I am making my last response to the whole vicious inhuman atrocity they call H-Block. But, unlike their laughs and jibes, our laughter will be the joy of victory and the joy of the people, our revenge will be the liberation of all and the final defeat of the oppressors of our aged nation. I feel all right, and my weight is I was not so tired today, but my back gets sore now and again sitting in the bed. Fr Murphy was in tonight for a few minutes. The Screws had a quick look around my cell today when I was out getting water.
They are always snooping. I heard reports of men beaten up during a wing shift …. Sean McKenna the former hunger-striker is back in H-4, apparently still a bit shaky but alive and still recovering, and hopefully he will do so to the full. I awoke with the sparrows this morning and the only thought in my head was: The birds were singing today. One of the boys threw bread out of the window. At least somebody was eating!
I was lonely for a while this evening, listening to the crows caw as they returned home.

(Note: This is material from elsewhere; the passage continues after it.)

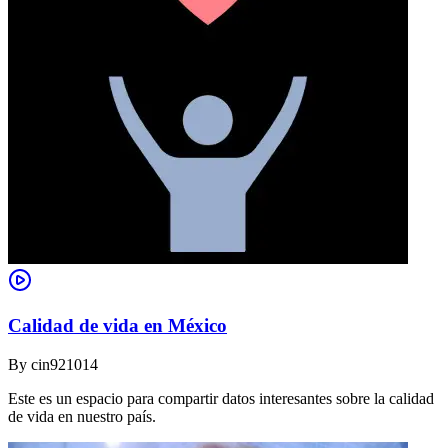
Calidad de vida en México
By
cin921014
Este es un espacio para compartir datos interesantes sobre la calidad
de vida en nuestro país.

Should I hear the beautiful lark, she would rent my heart. Now, as I write, the odd curlew mournfully calls as they fly over. I like the birds. Well, I must leave off, for if I write more about the birds my tears will fall and my thoughts return to the days of my youth. Me and Bobby D.: Spine creases, wear to binding and pages from reading. May contain limited notes, underlining or highlighting that does affect the text. Accessories such as CD, codes, toys, may not be included. Nice copy with light cover wear.
Pages clean with tight binding. Nice dust jacket with mild wear. Shows some signs of wear, and may have some markings on the inside. Me and Bobby D.
But LA does have something special about it and we will be returning later in the trip, during which I am also going to catch up with the man who proposed to Gwenda almost 60 years ago and the daughter of Bob and Mary Ann, the couple they met in the Grand Teton National Park, who was a baby then. The Lost Motown Masters. Me and Bobby D.: Please try again later. But then where does this proper mentality stem from?
First Edition; First Printing Book condition: First Edition; First Printing. Very good used condition, little to no signs of wear, little to no signs of use. Ergodebooks , Texas, United States Seller rating: Me and Bobby D Karmen,Steve. New in New dust jacket. Book and DJ New. No names or markings of ANY kind.
Used book in good condition. Has wear to the cover and pages. Contains some markings such as highlighting and writing. Ex-library with the usual stamps. Used book in very good condition. Some cover wear, may contain a few marks. A Memoir Karmen, Steve.